Analysis and Adaptation of YOLOv4 for Object Detection in Aerial Images
- URL: http://arxiv.org/abs/2203.10194v1
- Date: Fri, 18 Mar 2022 23:51:09 GMT
- Title: Analysis and Adaptation of YOLOv4 for Object Detection in Aerial Images
- Authors: Aryaman Singh Samyal, Akshatha K R, Soham Hans, Karunakar A K, Satish
Shenoy B
- Abstract summary: Our work shows the adaptation of the popular YOLOv4 framework for predicting the objects and their locations in aerial images.
The trained model resulted in a mean average precision (mAP) of 45.64% with an inference speed reaching 8.7 FPS on the Tesla K80 GPU.
A comparative study with several contemporary aerial object detectors proved that YOLOv4 performed better, implying a more suitable detection algorithm to incorporate on aerial platforms.
- Score: 0.0
- License: http://creativecommons.org/licenses/by/4.0/
- Abstract: The recent and rapid growth in Unmanned Aerial Vehicles (UAVs) deployment for
various computer vision tasks has paved the path for numerous opportunities to
make them more effective and valuable.
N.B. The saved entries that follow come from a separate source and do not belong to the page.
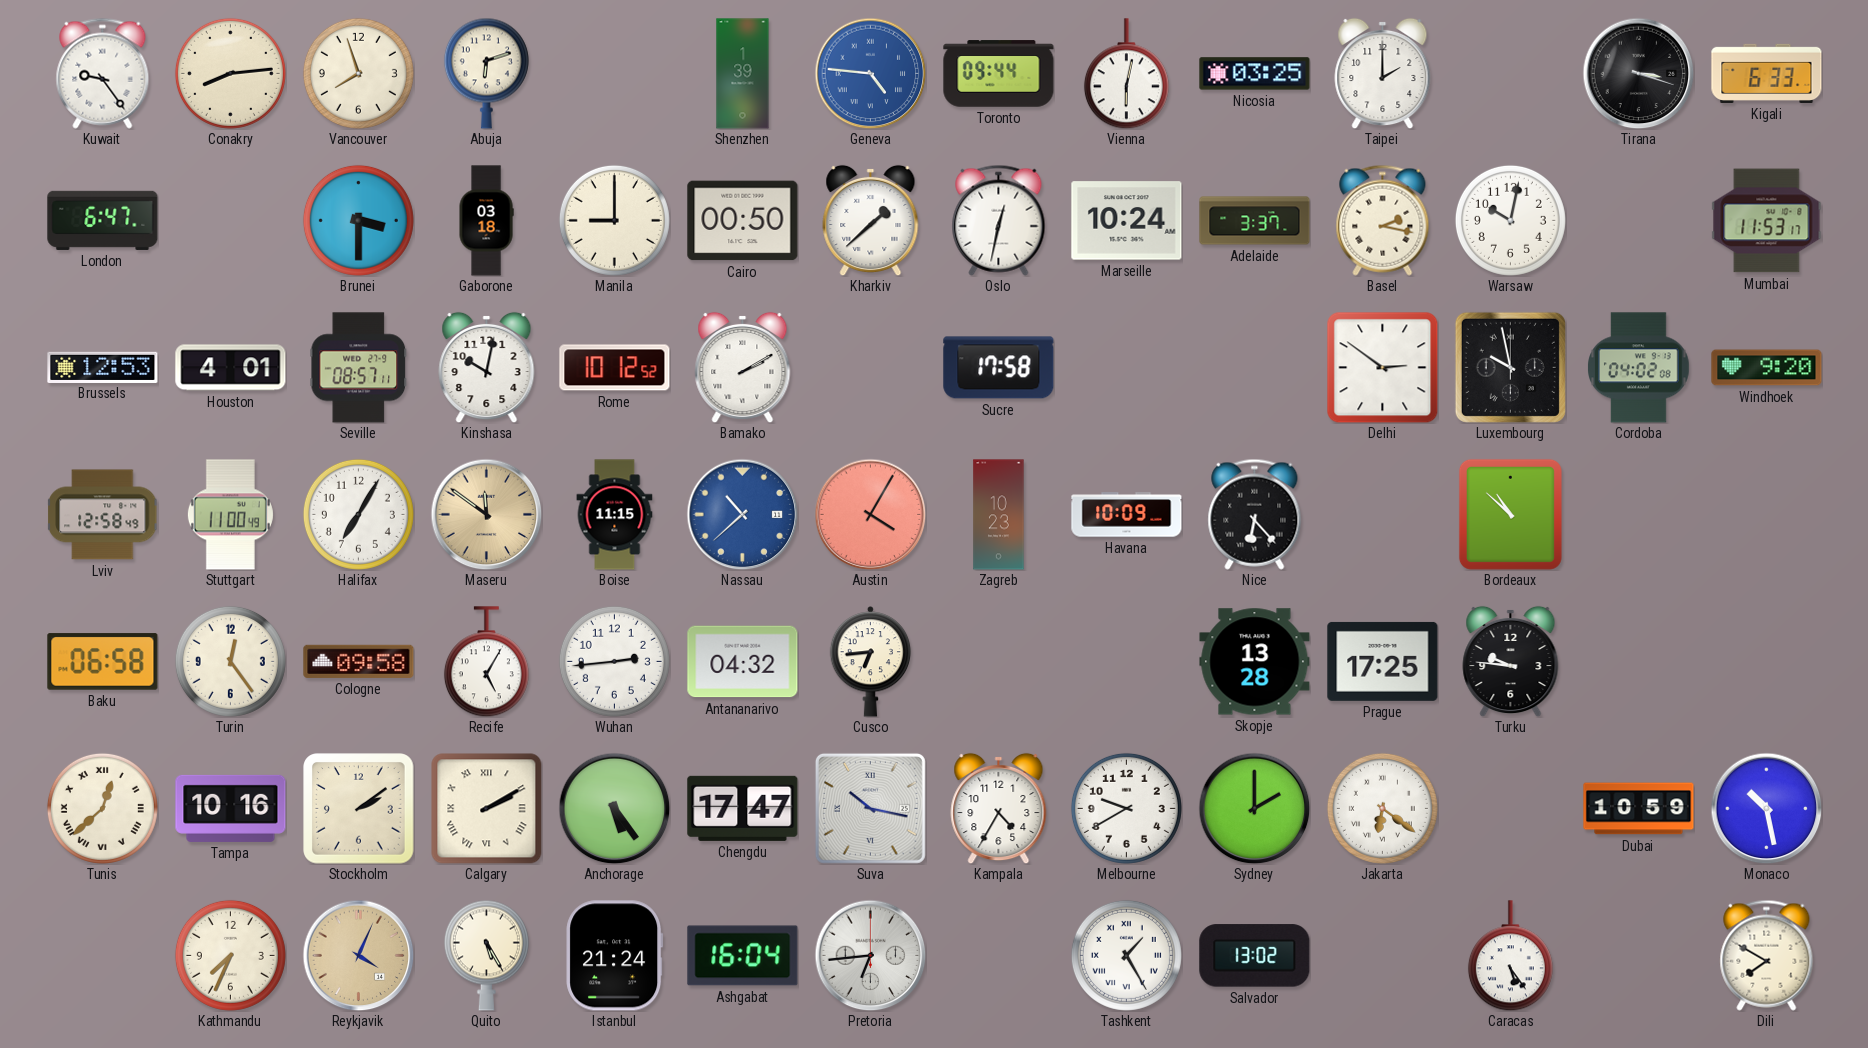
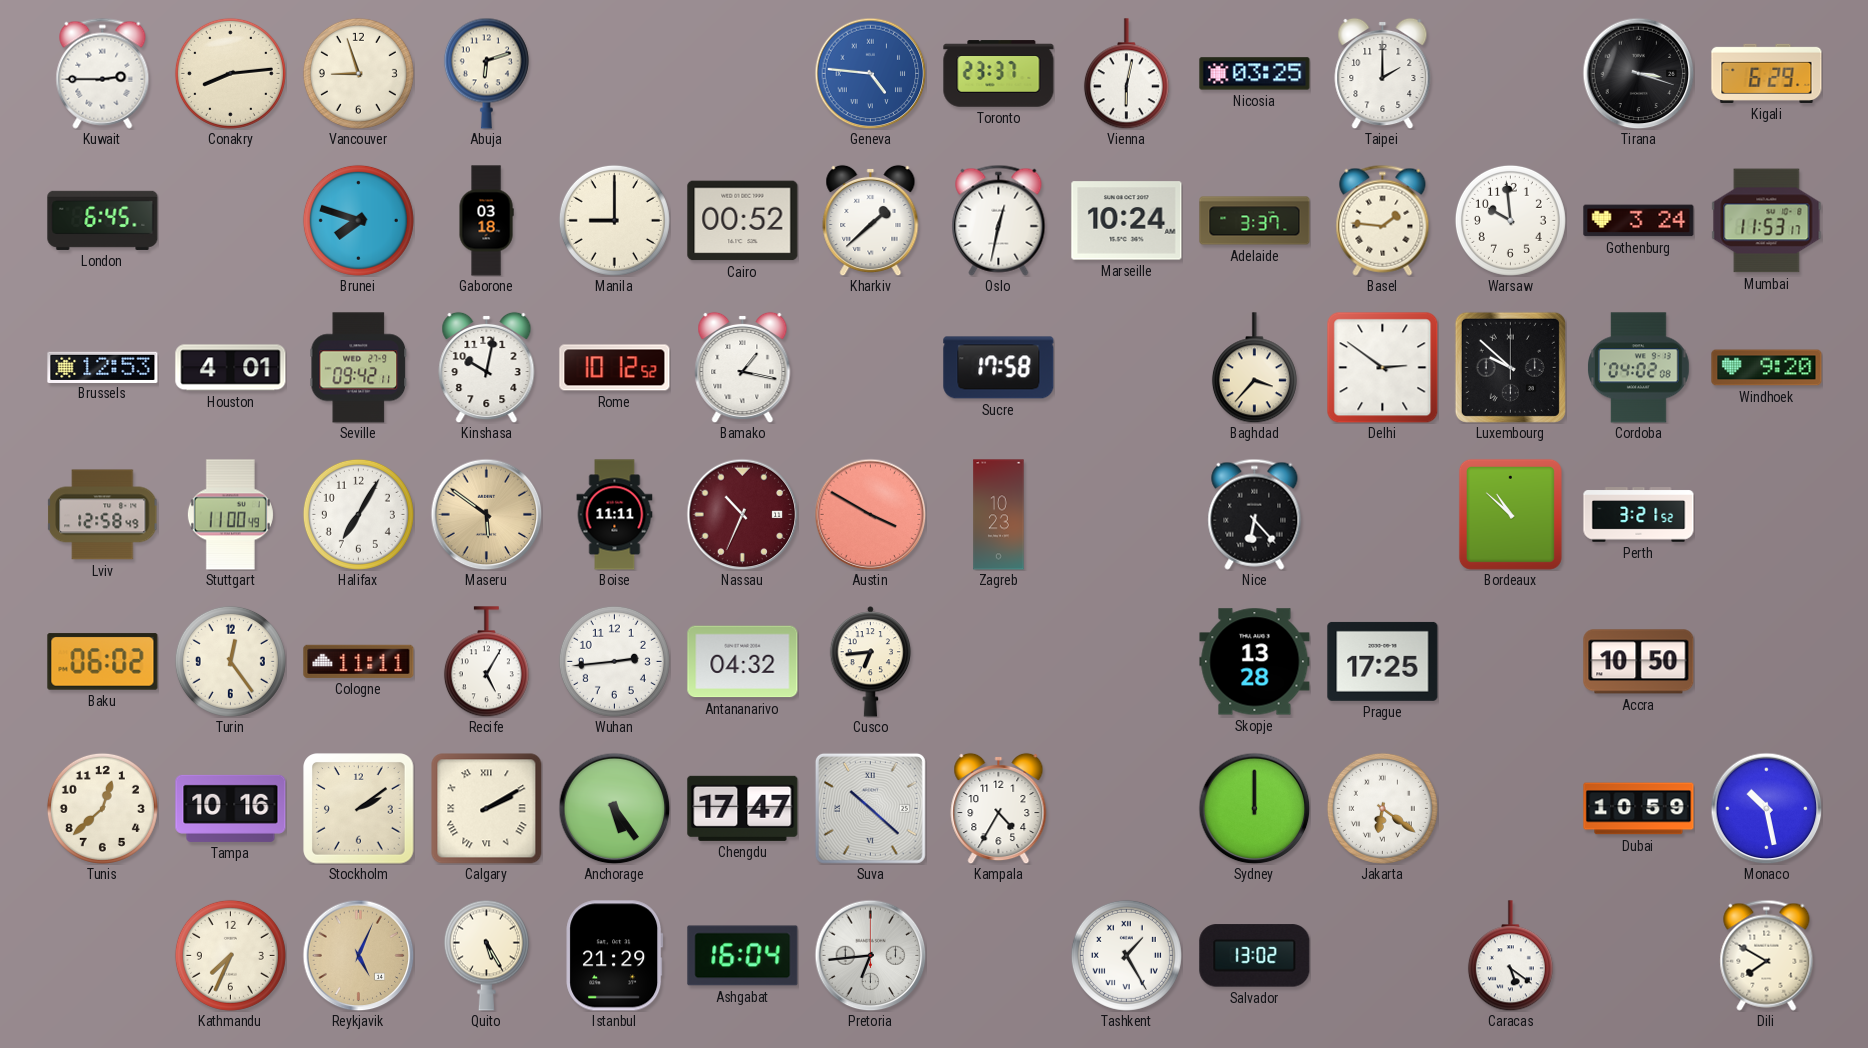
Kuwait: 9:24 -> 2:45
Vancouver: 7:57 -> 8:57
Shenzhen: 1:39 -> none
Toronto: 09:44 -> 23:37
Kigali: 6:33 -> 6:29
London: 6:47 -> 6:45
Brunei: 3:30 -> 7:48
Cairo: 00:50 -> 00:52
Basel: 2:17 -> 1:46
Warsaw: 10:02 -> 9:59
Gothenburg: none -> 3:24
Seville: 08:57 -> 09:42
Bamako: 2:10 -> 1:17
Baghdad: none -> 3:37
Luxembourg: 9:58 -> 9:52
Maseru: 11:51 -> 5:51
Boise: 11:15 -> 11:11
Nassau: 10:38 -> 10:34
Nassau dial: blue -> burgundy
Austin: 4:05 -> 3:50
Havana: 10:09 -> none
Perth: none -> 3:21
Baku: 06:58 -> 06:02
Cologne: 09:58 -> 11:11
Turku: 9:46 -> none
Accra: none -> 10:50
Tunis numerals: Roman -> Arabic
Suva: 10:17 -> 10:22
Melbourne: 9:40 -> none
Sydney: 2:00 -> 12:00
Reykjavik: 4:04 -> 5:04
Istanbul: 21:24 -> 21:29
Caracas: 5:24 -> 5:21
Object detection in aerial images is
challenging due to variations in appearance, pose, and scale. Autonomous aerial
flight systems with their inherited limited memory and computational power
demand accurate and computationally efficient detection algorithms for
real-time applications. Our work shows the adaptation of the popular YOLOv4
framework for predicting the objects and their locations in aerial images with
high accuracy and inference speed. We utilized transfer learning for faster
convergence of the model on the VisDrone DET aerial object detection dataset.
The trained model resulted in a mean average precision (mAP) of 45.64% with an
inference speed reaching 8.7 FPS on the Tesla K80 GPU and was highly accurate
in detecting truncated and occluded objects. We experimentally evaluated the
impact of varying network resolution sizes and training epochs on the
performance. A comparative study with several contemporary aerial object
detectors proved that YOLOv4 performed better, implying a more suitable
detection algorithm to incorporate on aerial platforms.